KEDIRI, Tugujatim.id – Memperingati Hari Kebebasan Pers Internasional, AJI Kediri bersama Perhimpunan Pers Mahasiswa Indonesia (PPMI) Kediri dan Fakultas Hukum Uniska mengelar malam ekspresi kebebasan pers pada Jumat (20/5/2022).
Melalui penampilan musik, puisi, teatrikal, musikalisasi puisi dan pantomim di atas panggung Hari Kebebasan Pers Internasionalara insan pers itu mengajak hadirin untuk mengingat kembali kasus pembungkaman jurnalis yang terjadi di masala lalu serta menyurakan kembali bebebasan pers di Indonesia.
Aditya Rahmad, ketua panitia dan juga koordinator litbang PPMI Kediri menyatakan, banyak tantangan yang dialami oleh kalangan aktivis dan pers belakangan ini. Banyak pembungkaman dialami oleh aktivis yang menyuarakan kritik. Jurnalis baik dari pers umum dan pers mahasiswa diperkarakan dan dianiaya karena berita kritis.
“Bersamaan dengan momentum World Press Freedom Day kali ini, kami bersama menyuaran kebebasan pers. Banyak kawan kami di pers mahasiswa juga mengalami tindakan pembungkaman dalam melakukan kerja junalistik dengan berita yang kritis di kampus, baik ancaman nilai, skorsing, drop out, bahkan pembubaran media mahasiswa,” ungkapnya.
Menyadari pentingnya perlindungan hukum untuk jurnalis ini, AJI Kediri dan Fakultas Hukum Uniska menandatangani Memorandum of Understanding berkaitan dengan advokasi bagi jurnalis. Mulai menguatkan advokasi bagi jurnalis, edukasi, konsultasi hukum hingga pendampingan perkara.
Ketua AJI Kediri, Danu Sukendro, mengatakan bahwa perlindungan hukum bagi jurnalis realitasnya masih rentan, meski aktivitas jurnalistik dilindungi oleh Undang-Undang nomor 40/1999.
Kran kebebasan pers pasca reformasi ternyata tak berjalan konsisten, karena masih banyak kasus yang seharusnya merupakan sengketa pemberitaan dan diselesaikan dengan UU Pers, justru diselesaikan melalui jalur pidana, dijerat pasal karet KUHP sertta UU ITE. Banyak pihak yang tak memahami kerja jurnalis sehingga kerap terjadi kasus menghalang-halangi kerja jurnalis bahkan kekerasan.

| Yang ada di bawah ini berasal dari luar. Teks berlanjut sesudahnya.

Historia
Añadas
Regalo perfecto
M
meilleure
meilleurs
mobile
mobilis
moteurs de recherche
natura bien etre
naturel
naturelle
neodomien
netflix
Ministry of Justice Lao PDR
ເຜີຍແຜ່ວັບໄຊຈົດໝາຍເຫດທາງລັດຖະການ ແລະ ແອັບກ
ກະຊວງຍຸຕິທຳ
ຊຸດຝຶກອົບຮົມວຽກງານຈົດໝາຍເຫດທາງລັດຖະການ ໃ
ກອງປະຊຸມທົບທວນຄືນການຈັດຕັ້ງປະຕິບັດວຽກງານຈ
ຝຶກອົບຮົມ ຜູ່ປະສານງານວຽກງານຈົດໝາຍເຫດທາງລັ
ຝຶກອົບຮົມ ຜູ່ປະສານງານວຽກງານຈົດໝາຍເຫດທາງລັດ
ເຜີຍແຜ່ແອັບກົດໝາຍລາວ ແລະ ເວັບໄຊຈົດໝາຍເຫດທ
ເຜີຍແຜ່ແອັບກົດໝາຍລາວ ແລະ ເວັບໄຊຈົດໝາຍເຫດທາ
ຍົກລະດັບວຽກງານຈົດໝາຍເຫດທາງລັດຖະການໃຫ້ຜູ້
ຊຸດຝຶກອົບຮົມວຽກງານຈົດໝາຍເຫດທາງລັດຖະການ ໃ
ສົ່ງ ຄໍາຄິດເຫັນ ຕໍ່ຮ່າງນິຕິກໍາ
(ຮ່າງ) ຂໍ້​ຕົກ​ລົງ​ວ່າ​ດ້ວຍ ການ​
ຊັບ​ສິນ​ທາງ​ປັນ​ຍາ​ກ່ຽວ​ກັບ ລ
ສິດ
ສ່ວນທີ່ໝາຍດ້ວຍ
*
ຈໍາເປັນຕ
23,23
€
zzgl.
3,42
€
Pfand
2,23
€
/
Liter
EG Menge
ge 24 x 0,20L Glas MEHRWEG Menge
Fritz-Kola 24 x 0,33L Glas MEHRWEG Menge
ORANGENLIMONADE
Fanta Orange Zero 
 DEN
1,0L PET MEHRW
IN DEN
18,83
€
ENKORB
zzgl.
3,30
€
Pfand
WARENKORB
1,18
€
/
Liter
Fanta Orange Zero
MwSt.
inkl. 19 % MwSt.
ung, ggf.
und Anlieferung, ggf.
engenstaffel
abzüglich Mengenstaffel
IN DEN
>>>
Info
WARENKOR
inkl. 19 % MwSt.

Selama tahun 2021, Aliansi Jurnalis Independen mencatat terdapat 43 kasus kekerasan yang dialami oleh jurnalis. Data Reporters Without Borders (RSF) menunjukkan Indonesia mengalami penurunan indeks kebebasan pers, dari urutan ke-113 pada tahun 2021 tahun 2022 urutan 117.
“Ironis, 24 tahun reformasi, namun kebebasan pers masih terbelenggu bahkan sudah menunjukkan pemberangusan seperti era Orde Baru, namun dengan pola yang lain,” tukas Danu.

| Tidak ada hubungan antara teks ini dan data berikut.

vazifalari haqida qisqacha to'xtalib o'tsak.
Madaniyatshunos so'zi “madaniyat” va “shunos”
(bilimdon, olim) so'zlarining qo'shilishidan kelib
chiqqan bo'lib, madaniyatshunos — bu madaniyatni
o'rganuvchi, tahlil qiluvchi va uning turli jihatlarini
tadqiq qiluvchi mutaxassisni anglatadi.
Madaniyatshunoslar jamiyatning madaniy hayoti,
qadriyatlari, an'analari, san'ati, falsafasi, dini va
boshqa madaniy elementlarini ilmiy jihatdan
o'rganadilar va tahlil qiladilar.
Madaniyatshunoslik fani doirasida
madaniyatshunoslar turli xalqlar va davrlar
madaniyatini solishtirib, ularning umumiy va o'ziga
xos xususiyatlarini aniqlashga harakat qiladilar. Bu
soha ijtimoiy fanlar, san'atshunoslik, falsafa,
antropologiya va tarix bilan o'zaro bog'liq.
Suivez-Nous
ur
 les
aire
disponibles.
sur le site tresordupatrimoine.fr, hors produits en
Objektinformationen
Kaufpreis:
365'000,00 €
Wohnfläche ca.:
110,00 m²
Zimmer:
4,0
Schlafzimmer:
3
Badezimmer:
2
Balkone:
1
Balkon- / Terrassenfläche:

Karena itu, Danu berharap MoU dengan FH Uniska ini dapat memperkuat kapasitas advokasi jurnalis sehingga mereka bisa memaksimalkan perannya sebagai fungsi kontrol bagi penguasa.
Sementara itu, Dekan Fakultas Hukum Uniska, Dr Zainal Arifin, menyatakan dukungannya terhadap perlindungan hukum bagi jurnalis. Sebab, lanjut dia, jurnalis bekerja menjadi mata masyarakat.
“Jurnalis bekerja untuk memenuhi hak masyarakat untuk tahu atau right to know. Masyarakat itu memiliki hak untuk mengetahui. Masyarakat biasa tidak bisa mengakses informasi untuk mengetahui. Karena itu kemudian di wakili oleh wartawan dalam hal ini pers sebagai pencari informasi sehingga kebebasan pers menjadi dasar yang utama dalam menunjang berbagai hal termasuk demokrasi,” ujar Zainal.
Menurut Zainal, Fakultas Hukum Uniska berkomitmen untuk menguatkan perlindungan bagi jurnalis. Dari pelatihan, advokasi hingga pendampingan hukum bagi jurnalis yang berperkara.
“MoU ini harus diimplementasikan dalam program yang nyata untuk menberikan perlindungan hukum bagi jurnalis,” tambah Zainal yang desertasinya tentang Hukum Pers ini.